**WHAT THIS TASK INVOLVES**
Your answer must hold only the lines below from the line containing "Verificada por" through the line containing "goldpiso@gmail.com", each reproduced exactly.

**GIVEN RECORDS**

↓↓↓

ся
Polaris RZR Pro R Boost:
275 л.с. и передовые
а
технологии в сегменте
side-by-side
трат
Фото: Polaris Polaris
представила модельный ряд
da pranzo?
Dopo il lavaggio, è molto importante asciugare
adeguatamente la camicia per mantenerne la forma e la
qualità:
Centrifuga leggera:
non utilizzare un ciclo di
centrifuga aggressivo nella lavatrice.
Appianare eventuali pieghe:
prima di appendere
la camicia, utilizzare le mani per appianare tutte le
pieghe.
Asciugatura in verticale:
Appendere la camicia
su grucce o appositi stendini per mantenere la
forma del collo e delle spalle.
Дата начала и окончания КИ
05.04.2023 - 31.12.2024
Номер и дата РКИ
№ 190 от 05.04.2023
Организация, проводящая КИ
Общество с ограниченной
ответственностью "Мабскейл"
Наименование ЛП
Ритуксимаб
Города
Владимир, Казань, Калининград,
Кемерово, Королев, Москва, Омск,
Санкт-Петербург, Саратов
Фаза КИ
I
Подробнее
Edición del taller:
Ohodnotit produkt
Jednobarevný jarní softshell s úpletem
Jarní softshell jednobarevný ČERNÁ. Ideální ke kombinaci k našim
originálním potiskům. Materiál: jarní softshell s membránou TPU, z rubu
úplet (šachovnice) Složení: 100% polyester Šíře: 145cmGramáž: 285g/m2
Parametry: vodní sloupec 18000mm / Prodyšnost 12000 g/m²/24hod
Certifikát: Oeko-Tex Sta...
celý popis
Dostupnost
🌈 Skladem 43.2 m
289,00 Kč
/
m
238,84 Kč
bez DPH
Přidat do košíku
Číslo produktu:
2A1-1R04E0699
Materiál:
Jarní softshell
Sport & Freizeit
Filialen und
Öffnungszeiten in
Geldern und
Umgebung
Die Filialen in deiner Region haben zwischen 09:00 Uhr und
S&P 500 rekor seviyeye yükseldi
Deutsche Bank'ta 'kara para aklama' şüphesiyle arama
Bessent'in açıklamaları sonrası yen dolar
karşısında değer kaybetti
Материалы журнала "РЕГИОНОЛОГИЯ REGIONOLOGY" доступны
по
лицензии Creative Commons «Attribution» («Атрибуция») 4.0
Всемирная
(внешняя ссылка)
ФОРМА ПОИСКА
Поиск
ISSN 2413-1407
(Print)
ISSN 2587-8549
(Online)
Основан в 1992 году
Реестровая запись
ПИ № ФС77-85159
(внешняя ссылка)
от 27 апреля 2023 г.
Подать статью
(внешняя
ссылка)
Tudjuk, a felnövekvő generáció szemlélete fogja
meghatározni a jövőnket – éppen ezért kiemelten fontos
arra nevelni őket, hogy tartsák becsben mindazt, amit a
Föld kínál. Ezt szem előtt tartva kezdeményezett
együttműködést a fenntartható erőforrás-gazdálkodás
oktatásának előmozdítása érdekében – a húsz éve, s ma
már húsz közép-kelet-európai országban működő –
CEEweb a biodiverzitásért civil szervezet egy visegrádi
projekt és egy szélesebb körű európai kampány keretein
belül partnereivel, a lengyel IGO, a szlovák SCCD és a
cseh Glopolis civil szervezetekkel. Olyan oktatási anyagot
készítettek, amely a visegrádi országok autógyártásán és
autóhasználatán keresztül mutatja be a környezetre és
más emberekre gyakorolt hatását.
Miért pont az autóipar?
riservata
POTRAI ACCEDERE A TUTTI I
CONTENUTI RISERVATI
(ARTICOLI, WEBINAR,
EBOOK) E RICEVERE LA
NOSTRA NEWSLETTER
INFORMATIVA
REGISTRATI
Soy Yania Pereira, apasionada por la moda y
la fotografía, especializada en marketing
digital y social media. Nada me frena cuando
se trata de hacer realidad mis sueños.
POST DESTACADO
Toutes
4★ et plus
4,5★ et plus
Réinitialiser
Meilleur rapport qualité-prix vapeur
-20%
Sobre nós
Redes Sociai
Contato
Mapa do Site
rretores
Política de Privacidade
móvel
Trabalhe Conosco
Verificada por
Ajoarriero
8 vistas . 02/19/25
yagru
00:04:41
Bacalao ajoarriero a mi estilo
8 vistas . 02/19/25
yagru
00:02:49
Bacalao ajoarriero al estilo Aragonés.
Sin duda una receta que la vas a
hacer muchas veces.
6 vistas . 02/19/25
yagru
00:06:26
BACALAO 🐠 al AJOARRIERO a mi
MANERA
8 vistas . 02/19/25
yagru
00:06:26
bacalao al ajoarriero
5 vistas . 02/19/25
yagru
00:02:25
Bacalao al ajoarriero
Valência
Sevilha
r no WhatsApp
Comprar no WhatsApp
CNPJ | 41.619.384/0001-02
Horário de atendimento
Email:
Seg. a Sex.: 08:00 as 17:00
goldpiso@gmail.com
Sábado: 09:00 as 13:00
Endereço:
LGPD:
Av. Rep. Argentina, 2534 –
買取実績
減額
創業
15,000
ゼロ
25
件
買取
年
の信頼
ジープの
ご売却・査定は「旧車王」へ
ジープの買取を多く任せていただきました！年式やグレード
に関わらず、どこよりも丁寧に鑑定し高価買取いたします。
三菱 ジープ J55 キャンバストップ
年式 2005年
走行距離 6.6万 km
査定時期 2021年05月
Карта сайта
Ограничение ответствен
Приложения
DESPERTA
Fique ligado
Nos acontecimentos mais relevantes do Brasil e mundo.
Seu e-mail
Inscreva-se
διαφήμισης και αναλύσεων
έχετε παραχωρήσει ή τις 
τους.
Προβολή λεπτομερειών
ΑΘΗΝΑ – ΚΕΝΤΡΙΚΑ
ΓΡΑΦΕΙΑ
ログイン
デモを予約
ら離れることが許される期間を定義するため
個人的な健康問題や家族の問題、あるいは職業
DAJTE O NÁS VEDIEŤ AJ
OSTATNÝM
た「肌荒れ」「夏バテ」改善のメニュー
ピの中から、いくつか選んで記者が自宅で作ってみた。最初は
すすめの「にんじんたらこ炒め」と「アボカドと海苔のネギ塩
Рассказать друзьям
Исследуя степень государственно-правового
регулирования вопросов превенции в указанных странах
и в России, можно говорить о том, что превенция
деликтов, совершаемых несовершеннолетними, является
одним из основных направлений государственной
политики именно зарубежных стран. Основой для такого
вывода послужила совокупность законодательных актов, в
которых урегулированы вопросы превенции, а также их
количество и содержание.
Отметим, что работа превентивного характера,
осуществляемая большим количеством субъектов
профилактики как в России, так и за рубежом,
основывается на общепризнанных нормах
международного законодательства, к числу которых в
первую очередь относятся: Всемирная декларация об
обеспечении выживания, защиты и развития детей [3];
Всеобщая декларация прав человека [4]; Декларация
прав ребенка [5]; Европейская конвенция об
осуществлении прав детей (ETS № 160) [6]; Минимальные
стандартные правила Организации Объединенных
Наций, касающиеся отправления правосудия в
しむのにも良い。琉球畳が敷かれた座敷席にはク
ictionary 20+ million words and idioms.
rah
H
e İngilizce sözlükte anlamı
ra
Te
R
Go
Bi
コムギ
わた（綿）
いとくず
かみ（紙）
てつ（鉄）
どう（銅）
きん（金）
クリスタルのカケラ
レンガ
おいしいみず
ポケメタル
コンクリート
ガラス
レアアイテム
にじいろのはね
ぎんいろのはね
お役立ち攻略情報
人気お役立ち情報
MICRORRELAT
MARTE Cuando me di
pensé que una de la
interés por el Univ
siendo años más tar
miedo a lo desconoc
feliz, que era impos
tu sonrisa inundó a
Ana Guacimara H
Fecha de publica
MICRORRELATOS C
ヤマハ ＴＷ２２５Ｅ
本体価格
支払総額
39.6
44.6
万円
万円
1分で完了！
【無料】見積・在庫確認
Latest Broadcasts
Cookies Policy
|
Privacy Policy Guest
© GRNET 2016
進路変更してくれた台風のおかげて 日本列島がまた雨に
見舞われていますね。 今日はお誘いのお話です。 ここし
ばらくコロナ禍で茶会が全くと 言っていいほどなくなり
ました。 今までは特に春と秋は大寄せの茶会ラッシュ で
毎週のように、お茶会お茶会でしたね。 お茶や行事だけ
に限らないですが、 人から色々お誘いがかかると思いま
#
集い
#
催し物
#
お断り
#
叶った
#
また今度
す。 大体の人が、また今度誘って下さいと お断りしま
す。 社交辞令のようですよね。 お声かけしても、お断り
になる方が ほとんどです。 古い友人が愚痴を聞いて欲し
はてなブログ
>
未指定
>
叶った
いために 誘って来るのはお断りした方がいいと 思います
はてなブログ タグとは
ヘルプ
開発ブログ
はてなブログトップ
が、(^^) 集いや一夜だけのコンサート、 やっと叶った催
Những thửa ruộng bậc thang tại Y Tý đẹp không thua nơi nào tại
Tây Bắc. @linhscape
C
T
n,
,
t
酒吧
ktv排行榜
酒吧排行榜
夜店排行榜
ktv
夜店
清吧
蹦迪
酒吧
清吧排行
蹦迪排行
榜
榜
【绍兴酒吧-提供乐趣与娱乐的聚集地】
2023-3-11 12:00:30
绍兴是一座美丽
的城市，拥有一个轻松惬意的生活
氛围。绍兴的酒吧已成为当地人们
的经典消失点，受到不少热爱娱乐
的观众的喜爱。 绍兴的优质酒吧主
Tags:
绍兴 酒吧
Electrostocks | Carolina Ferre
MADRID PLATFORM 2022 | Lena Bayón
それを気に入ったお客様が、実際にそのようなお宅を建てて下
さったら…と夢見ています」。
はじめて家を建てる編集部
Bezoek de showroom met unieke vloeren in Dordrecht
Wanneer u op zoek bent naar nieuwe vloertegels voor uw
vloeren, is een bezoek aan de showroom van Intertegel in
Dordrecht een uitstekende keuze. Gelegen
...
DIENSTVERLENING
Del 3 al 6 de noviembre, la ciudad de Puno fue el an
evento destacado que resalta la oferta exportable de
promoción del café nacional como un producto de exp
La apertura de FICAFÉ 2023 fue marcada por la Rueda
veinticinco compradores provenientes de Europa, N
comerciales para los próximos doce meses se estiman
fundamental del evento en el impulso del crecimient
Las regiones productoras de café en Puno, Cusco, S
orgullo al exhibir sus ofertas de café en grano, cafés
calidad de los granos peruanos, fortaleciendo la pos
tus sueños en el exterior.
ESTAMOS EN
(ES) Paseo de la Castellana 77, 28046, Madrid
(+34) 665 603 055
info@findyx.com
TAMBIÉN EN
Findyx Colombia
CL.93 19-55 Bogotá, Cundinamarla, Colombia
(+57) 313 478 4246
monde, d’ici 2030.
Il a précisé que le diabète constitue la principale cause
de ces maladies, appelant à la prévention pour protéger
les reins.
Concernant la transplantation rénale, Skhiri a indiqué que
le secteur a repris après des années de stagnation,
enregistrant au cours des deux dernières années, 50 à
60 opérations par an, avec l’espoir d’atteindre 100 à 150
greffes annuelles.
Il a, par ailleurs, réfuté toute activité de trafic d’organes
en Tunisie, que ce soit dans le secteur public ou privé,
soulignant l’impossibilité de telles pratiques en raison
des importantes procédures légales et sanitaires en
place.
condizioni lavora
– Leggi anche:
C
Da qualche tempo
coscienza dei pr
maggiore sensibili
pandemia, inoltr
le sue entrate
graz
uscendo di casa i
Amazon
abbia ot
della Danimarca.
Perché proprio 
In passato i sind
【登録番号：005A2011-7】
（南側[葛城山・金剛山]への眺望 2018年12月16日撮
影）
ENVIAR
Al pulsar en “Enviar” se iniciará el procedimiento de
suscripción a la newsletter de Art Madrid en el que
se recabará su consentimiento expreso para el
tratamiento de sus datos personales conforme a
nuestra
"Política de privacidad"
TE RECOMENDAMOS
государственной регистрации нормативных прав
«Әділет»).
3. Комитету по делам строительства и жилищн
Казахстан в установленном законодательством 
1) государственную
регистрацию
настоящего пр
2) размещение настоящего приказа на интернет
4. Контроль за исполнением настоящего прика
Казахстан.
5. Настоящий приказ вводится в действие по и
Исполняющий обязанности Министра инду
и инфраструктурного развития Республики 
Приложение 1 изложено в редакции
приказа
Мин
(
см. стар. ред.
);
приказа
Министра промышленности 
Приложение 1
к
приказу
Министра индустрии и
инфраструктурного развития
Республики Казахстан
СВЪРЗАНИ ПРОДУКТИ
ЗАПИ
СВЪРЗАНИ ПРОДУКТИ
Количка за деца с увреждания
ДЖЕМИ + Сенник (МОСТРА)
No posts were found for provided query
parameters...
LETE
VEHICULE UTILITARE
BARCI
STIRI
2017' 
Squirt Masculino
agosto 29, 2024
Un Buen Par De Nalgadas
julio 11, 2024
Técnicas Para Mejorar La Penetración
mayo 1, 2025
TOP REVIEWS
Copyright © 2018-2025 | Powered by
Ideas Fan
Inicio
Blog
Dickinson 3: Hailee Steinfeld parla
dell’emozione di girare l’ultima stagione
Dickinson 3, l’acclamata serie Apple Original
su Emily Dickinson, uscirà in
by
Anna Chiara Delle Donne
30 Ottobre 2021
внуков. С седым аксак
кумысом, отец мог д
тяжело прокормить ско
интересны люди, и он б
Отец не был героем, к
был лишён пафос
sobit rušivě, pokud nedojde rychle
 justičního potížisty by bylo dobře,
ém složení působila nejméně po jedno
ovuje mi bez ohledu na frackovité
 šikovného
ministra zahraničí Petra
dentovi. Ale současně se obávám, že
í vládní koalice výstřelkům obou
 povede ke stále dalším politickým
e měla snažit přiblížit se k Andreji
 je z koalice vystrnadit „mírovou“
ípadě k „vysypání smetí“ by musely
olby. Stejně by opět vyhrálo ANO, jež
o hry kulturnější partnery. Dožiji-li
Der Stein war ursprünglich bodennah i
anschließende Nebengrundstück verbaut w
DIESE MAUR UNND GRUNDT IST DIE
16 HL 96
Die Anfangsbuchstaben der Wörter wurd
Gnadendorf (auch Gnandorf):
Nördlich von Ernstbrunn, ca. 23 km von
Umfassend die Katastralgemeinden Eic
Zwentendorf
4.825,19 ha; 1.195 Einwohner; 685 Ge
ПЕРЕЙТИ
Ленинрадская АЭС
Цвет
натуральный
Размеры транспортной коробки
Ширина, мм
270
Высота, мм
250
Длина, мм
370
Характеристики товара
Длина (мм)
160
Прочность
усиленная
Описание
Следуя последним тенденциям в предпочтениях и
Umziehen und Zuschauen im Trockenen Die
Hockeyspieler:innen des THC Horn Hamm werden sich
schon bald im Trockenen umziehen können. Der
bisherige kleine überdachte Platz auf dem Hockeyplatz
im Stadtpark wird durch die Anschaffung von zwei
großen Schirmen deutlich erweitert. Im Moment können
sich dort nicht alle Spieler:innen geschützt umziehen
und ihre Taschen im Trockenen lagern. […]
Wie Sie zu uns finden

↑↑↑

**RESPONSE AREA**
Verificada por
Ajoarriero
8 vistas . 02/19/25
yagru
00:04:41
Bacalao ajoarriero a mi estilo
8 vistas . 02/19/25
yagru
00:02:49
Bacalao ajoarriero al estilo Aragonés.
Sin duda una receta que la vas a
hacer muchas veces.
6 vistas . 02/19/25
yagru
00:06:26
BACALAO 🐠 al AJOARRIERO a mi
MANERA
8 vistas . 02/19/25
yagru
00:06:26
bacalao al ajoarriero
5 vistas . 02/19/25
yagru
00:02:25
Bacalao al ajoarriero
Valência
Sevilha
r no WhatsApp
Comprar no WhatsApp
CNPJ | 41.619.384/0001-02
Horário de atendimento
Email:
Seg. a Sex.: 08:00 as 17:00
goldpiso@gmail.com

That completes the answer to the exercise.